Mentahqiq Kitab Tidaklah Ringan

Mentahqiq Kitab Tidaklah Ringan

Mentahqiq Kitab Tidaklah Ringan

Untuk meningkatkan kompetensi para imam masjid di kota Padang Panjang, Pemerintah Kota bekerjasama dengan MUI, Islamic Centre Serambi Mekah dan Forum Imam mengadakan kegiatan pembinaan dan pelatihan imam ratib selama dua hari.

Saya sendiri diminta menyampaikan materi tentang fiqih shalat secara umum. Namun saking antusiasnya peserta dalam berdiskusi, sehingga baru sampai pembahasan tentang Fiqih Azan waktu sudah berakhir.

Referensi yang saya jadikan rujukan dalam menyampaikan materi tersebut adalah kitab al-Majmu’ Syarah al-Muhadzdzab karya Imam Nawawi –rahimahullah- dan kitab Mausu’ah Fiqhiyyah Kuwaitiyyah. Kitab al-Majmu’, meskipun bercorak Fiqih Syafii, tetapi di dalamnya ada muqaranah al-madzahib wal araa` sehingga membaca kitab ini kita tidak terlalu ‘terkungkung’ dalam taqlid mazhab, sekaligus bisa mengasah kemampuan menganalisa, komparasi pendapat dan mentarjih.

*** 

Untuk lebih meningkatkan fiqih para imam tentang shalat berjamaah, seorang ustadz -barakallahu fihi- berinisiatif mengadakan kajian kitab yang fokus membahas tentang kriteria dan adab seorang imam. Kitab yang diusulkan adalah Nadhhul Kalam fi Nushhil Imam (نضح الكلام فى نصح الإمام). Kitab ini dinisbahkan kepada Imam al-‘Izz bin Abdussalam yang terkenal dengan julukan Sulthanul Ulama dan ditahqiq oleh Abu Abdurrahman Mus’id bin Abdul Hamid as-Sa’dani as-Salafiy.

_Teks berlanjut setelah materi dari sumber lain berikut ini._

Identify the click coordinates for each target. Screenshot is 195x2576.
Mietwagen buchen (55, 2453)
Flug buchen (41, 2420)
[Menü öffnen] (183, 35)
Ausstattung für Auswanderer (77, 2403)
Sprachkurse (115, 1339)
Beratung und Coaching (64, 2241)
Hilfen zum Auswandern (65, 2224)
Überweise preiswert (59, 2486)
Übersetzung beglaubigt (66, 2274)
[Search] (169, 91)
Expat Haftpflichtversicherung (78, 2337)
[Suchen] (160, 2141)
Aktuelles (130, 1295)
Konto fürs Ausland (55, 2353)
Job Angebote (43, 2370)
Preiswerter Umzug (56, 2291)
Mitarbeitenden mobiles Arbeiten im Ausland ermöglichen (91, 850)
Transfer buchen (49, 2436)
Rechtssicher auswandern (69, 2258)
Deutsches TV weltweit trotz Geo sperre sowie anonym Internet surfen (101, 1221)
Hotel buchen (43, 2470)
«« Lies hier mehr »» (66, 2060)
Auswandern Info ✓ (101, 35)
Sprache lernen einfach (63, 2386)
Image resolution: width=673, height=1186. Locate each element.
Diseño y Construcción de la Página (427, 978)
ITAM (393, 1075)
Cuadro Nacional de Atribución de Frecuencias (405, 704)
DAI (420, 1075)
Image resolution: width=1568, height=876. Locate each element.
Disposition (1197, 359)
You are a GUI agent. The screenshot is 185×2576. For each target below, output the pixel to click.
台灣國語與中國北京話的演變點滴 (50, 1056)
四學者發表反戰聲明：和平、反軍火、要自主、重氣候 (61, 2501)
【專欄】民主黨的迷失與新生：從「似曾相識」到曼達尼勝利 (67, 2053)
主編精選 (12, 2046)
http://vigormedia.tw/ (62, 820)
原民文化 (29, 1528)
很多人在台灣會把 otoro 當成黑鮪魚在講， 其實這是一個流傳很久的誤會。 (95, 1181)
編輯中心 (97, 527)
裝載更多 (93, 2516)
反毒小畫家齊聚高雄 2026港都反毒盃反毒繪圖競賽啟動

Ketika membaca muqaddimah, saya mulai ragu apakah benar kitab ini ditulis oleh Imam Izzuddin bin Abdussalam Sulthan al-‘Ulama? Uslubnya jauh berbeda dari uslub Imam al-‘Izz dalam beberapa kitabnya yang pernah saya baca –meski tidak sampai khatam- seperti al-Qawa’id al-Kubra, Maqashid Shalat dan sebagainya. Uslub penulis kitab Nadhul Kalam ini terasa sangat kental aroma Syafi’iyyah-nya. Meskipun Imam al-‘Izz juga seorang ulama Syafi’iy, tapi dalam banyak karyanya beliau lebih banyak menampakkan ruh ijtihad dan tarjih daripada taqayyud dengan satu mazhab. Bahkan diantara kitab yang beliau anggap kitab terbaik adalah kitab al-Muhalla karya Imam Ibnu Hazm yang tidak terikat sama sekali dengan mazhab apapun.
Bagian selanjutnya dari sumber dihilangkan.